▶ **Work item**
Reproduce each record verbatim, images excluded.

Entries taken from a collection
● ● ● ● ● ● ●
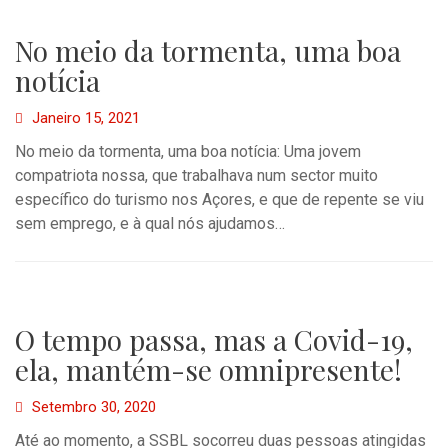
No meio da tormenta, uma boa
notícia
Janeiro 15, 2021
No meio da tormenta, uma boa notícia: Uma jovem
compatriota nossa, que trabalhava num sector muito
específico do turismo nos Açores, e que de repente se viu
sem emprego, e à qual nós ajudamos…
O tempo passa, mas a Covid-19,
ela, mantém-se omnipresente!
Setembro 30, 2020
Até ao momento, a SSBL socorreu duas pessoas atingidas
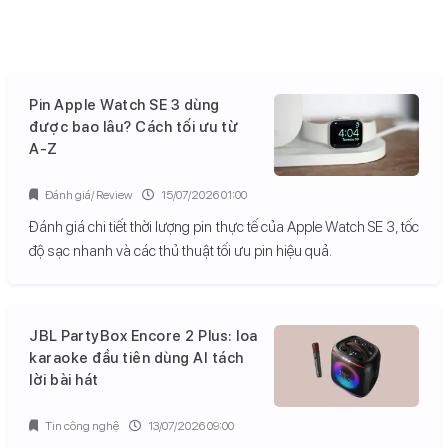
Pin Apple Watch SE 3 dùng
được bao lâu? Cách tối ưu từ
A-Z
Đánh giá/ Review
15/07/2026 01:00
Đánh giá chi tiết thời lượng pin thực tế của Apple Watch SE 3, tốc
độ sạc nhanh và các thủ thuật tối ưu pin hiệu quả.
JBL PartyBox Encore 2 Plus: loa
karaoke đầu tiên dùng AI tách
lời bài hát
Tin công nghệ
13/07/2026 09:00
● ● ● ● ● ● ●
▶ **Solution to this task**
No meio da tormenta, uma boa
notícia
Janeiro 15, 2021
No meio da tormenta, uma boa notícia: Uma jovem
compatriota nossa, que trabalhava num sector muito
específico do turismo nos Açores, e que de repente se viu
sem emprego, e à qual nós ajudamos…
O tempo passa, mas a Covid-19,
ela, mantém-se omnipresente!
Setembro 30, 2020
Até ao momento, a SSBL socorreu duas pessoas atingidas
Pin Apple Watch SE 3 dùng
được bao lâu? Cách tối ưu từ
A-Z
Đánh giá/ Review
15/07/2026 01:00
Đánh giá chi tiết thời lượng pin thực tế của Apple Watch SE 3, tốc
độ sạc nhanh và các thủ thuật tối ưu pin hiệu quả.
JBL PartyBox Encore 2 Plus: loa
karaoke đầu tiên dùng AI tách
lời bài hát
Tin công nghệ
13/07/2026 09:00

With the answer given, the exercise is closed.